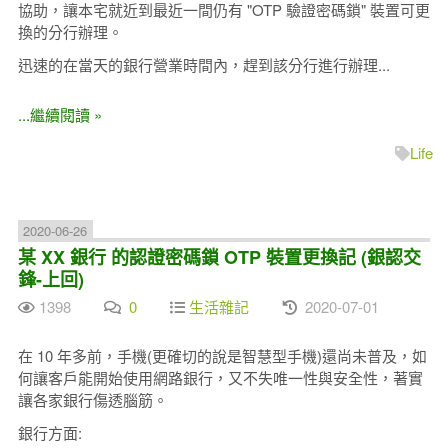
協助，讓本宅就近到最近一間仍有 "OTP 驗證密碼鎖" 裝置可更
換的分行辦理。
迅速的在當天的銀行營業時間內，趕到該分行進行辦理...
...繼續閱讀 »
Life
2020-06-26
某 XX 銀行 的認證密碼鎖 OTP 裝置更換記 (銀認交
鋒-上回)
1398
0
生活雜記
2020-07-01
在 10 年多前，手機(更確切的說是智慧型手機)還尚未普及，如
何讓客戶能開始使用網路銀行，又不失唯一性與安全性，著實
讓各家銀行傷透腦筋。
銀行方面:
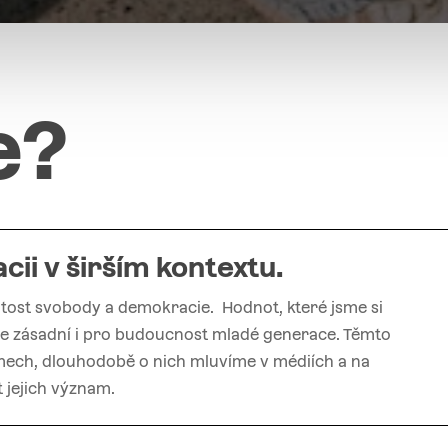
e
?
cii
v
širším
kontextu.
itost svobody a demokracie. Hodnot, které jsme si
 je zásadní i pro budoucnost mladé generace. Těmto
ech, dlouhodobě o nich mluvíme v médiích a na
 jejich význam.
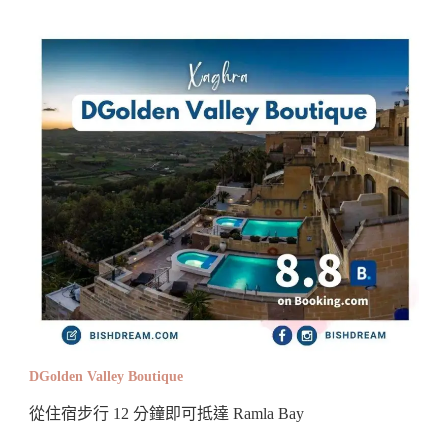
DGolden Valley Boutique
從住宿步行 12 分鐘即可抵達 Ramla Bay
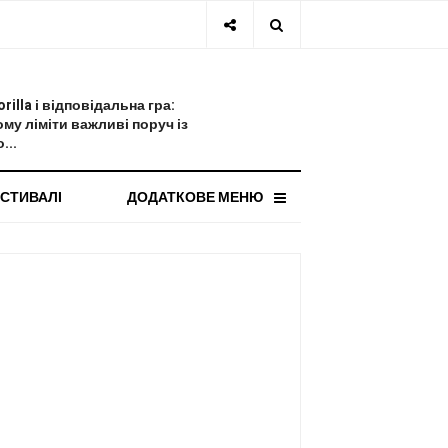
СТАННЯ НОВИНА
orilla і відповідальна гра:
ому ліміти важливі поруч із
...
СТИВАЛІ
ДОДАТКОВЕ МЕНЮ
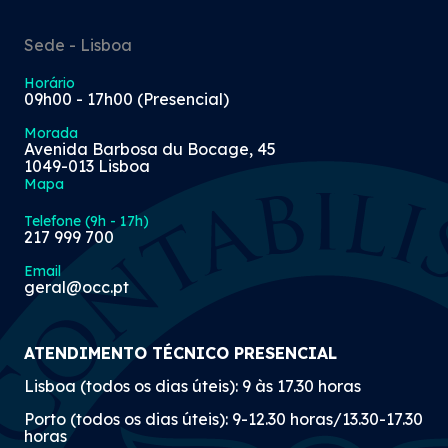
Sede - Lisboa
Horário
09h00 - 17h00 (Presencial)
Morada
Avenida Barbosa du Bocage, 45
1049-013 Lisboa
Mapa
Telefone (9h - 17h)
217 999 700
Email
geral@occ.pt
ATENDIMENTO TÉCNICO PRESENCIAL
Lisboa (todos os dias úteis): 9 às 17.30 horas
Porto (todos os dias úteis): 9-12.30 horas/13.30-17.30
horas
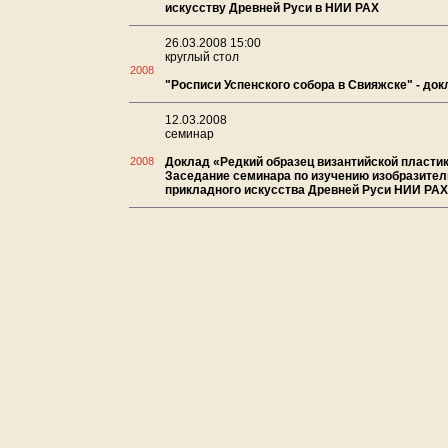
искусству Древней Руси в НИИ РАХ
26.03.2008 15:00
круглый стол
2008
"Росписи Успенского собора в Свияжске" - до
12.03.2008
семинар
2008
Доклад «Редкий образец византийской пластик
Заседание семинара по изучению изобразител
прикладного искусства Древней Руси НИИ РАХ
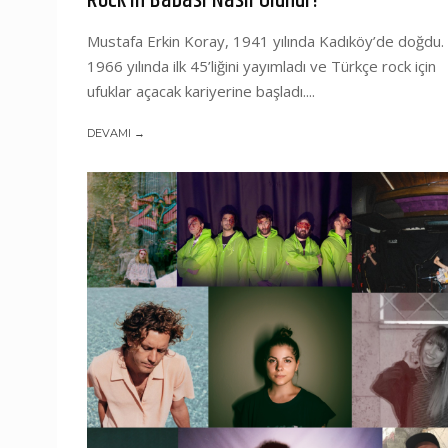
Rock’ın Babası Nasıl Olunur?
Mustafa Erkin Koray, 1941 yılında Kadıköy’de doğdu.
1966 yılında ilk 45’liğini yayımladı ve Türkçe rock için
ufuklar açacak kariyerine başladı....
DEVAMI →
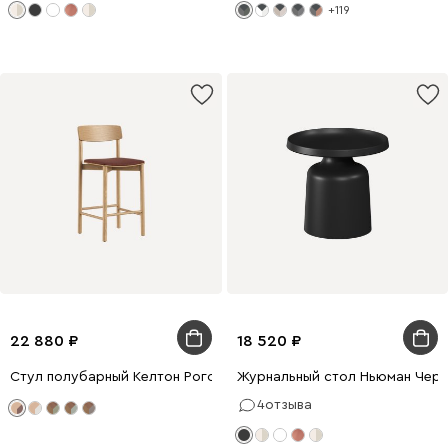
+119
22 880
18 520
Стул полубарный Келтон Рогожка Бордовый/Натуральный
Журнальный стол Ньюман Чер
4
отзыва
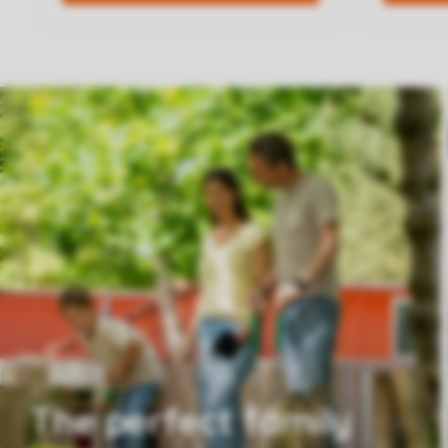
The perfect family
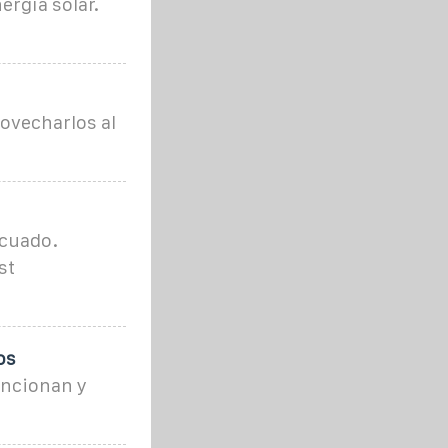
nergía solar.
ovecharlos al
ecuado.
st
os
uncionan y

______________________________

The task: Your output should be the lines from the line containing "某 XX 銀行 的認證密碼鎖 OTP 裝置更換記 (銀認交" through the last line of the listing above, restated exactly, with no pictures among them.

Task result:
某 XX 銀行 的認證密碼鎖 OTP 裝置更換記 (銀認交
鋒-上回)
1398
0
生活雜記
2020-07-01
在 10 年多前，手機(更確切的說是智慧型手機)還尚未普及，如
何讓客戶能開始使用網路銀行，又不失唯一性與安全性，著實
讓各家銀行傷透腦筋。
銀行方面:
e
?
cii
v
širším
kontextu.
itost svobody a demokracie. Hodnot, které jsme si
 je zásadní i pro budoucnost mladé generace. Těmto
ech, dlouhodobě o nich mluvíme v médiích a na
 jejich význam.
DGolden Valley Boutique
從住宿步行 12 分鐘即可抵達 Ramla Bay
СТАННЯ НОВИНА
orilla і відповідальна гра:
ому ліміти важливі поруч із
...
СТИВАЛІ
ДОДАТКОВЕ МЕНЮ
Sede - Lisboa
Horário
09h00 - 17h00 (Presencial)
Morada
Avenida Barbosa du Bocage, 45
1049-013 Lisboa
Mapa
Telefone (9h - 17h)
217 999 700
Email
geral@occ.pt
ATENDIMENTO TÉCNICO PRESENCIAL
Lisboa (todos os dias úteis): 9 às 17.30 horas
Porto (todos os dias úteis): 9-12.30 horas/13.30-17.30
horas
искусству Древней Руси в НИИ РАХ
26.03.2008 15:00
круглый стол
2008
"Росписи Успенского собора в Свияжске" - до
12.03.2008
семинар
2008
Доклад «Редкий образец византийской пластик
Заседание семинара по изучению изобразител
прикладного искусства Древней Руси НИИ РАХ
Rock’ın Babası Nasıl Olunur?
Mustafa Erkin Koray, 1941 yılında Kadıköy’de doğdu.
1966 yılında ilk 45’liğini yayımladı ve Türkçe rock için
ufuklar açacak kariyerine başladı....
DEVAMI →
+119
22 880
18 520
Стул полубарный Келтон Рогожка Бордовый/Натуральный
Журнальный стол Ньюман Чер
4
отзыва
The perfect family
nergía solar.
ovecharlos al
ecuado.
st
os
uncionan y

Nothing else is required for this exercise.